### Assignment:
The reader should set down exactly the lines from the one containing "AVAUSPÄIVÄ TARJOSI" through the last line of the material, omitting every picture.

### Dataset content:
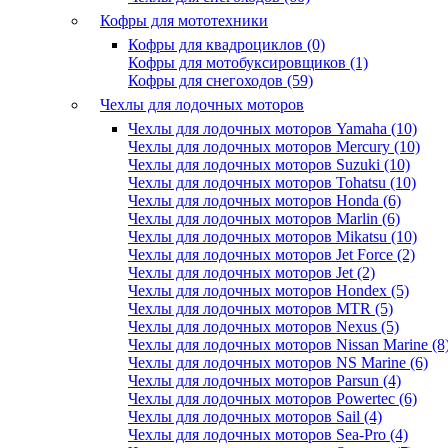
Кофры для мототехники
Кофры для квадроциклов (0)
Кофры для мотобуксировщиков (1)
Кофры для снегоходов (59)
Чехлы для лодочных моторов
Чехлы для лодочных моторов Yamaha (10)
Чехлы для лодочных моторов Mercury (10)
Чехлы для лодочных моторов Suzuki (10)
Чехлы для лодочных моторов Tohatsu (10)
Чехлы для лодочных моторов Honda (6)
Чехлы для лодочных моторов Marlin (6)
Чехлы для лодочных моторов Mikatsu (10)
Чехлы для лодочных моторов Jet Force (2)
Чехлы для лодочных моторов Jet (2)
Чехлы для лодочных моторов Hondex (5)
Чехлы для лодочных моторов MTR (5)
Чехлы для лодочных моторов Nexus (5)
Чехлы для лодочных моторов Nissan Marine (8
Чехлы для лодочных моторов NS Marine (6)
Чехлы для лодочных моторов Parsun (4)
Чехлы для лодочных моторов Powertec (6)
Чехлы для лодочных моторов Sail (4)
Чехлы для лодочных моторов Sea-Pro (4)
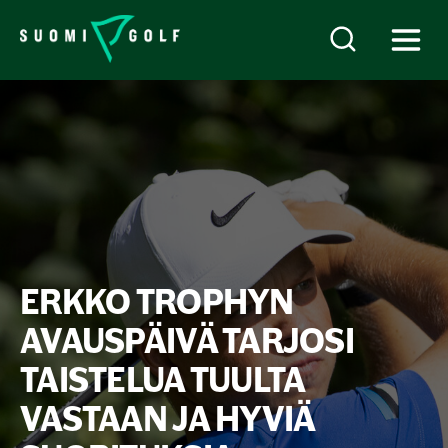
ERKKO TROPHYN
AVAUSPÄIVÄ TARJOSI
TAISTELUA TUULTA
VASTAAN JA HYVIÄ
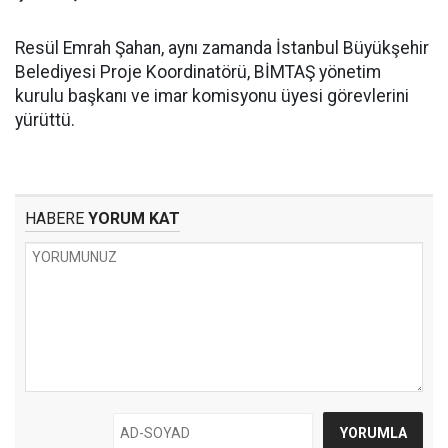
Resül Emrah Şahan, aynı zamanda İstanbul Büyükşehir
Belediyesi Proje Koordinatörü, BİMTAŞ yönetim
kurulu başkanı ve imar komisyonu üyesi görevlerini
yürüttü.
HABERE
YORUM KAT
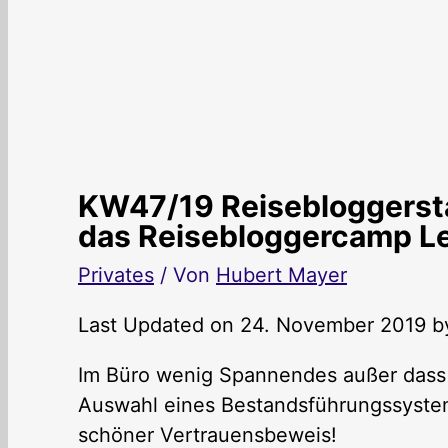
KW47/19 Reisebloggerst
das Reisebloggercamp Le
Privates
/ Von
Hubert Mayer
Last Updated on 24. November 2019 
Im Büro wenig Spannendes außer dass 
Auswahl eines Bestandsführungssystems
schöner Vertrauensbeweis!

### Task output:
AVAUSPÄIVÄ TARJOSI
TAISTELUA TUULTA
VASTAAN JA HYVIÄ
Resül Emrah Şahan, aynı zamanda İstanbul Büyükşehir
Belediyesi Proje Koordinatörü, BİMTAŞ yönetim
kurulu başkanı ve imar komisyonu üyesi görevlerini
yürüttü.
HABERE
YORUM KAT
KW47/19 Reisebloggerst
das Reisebloggercamp Le
Privates
/ Von
Hubert Mayer
Last Updated on 24. November 2019 
Im Büro wenig Spannendes außer dass 
Auswahl eines Bestandsführungssystems
schöner Vertrauensbeweis!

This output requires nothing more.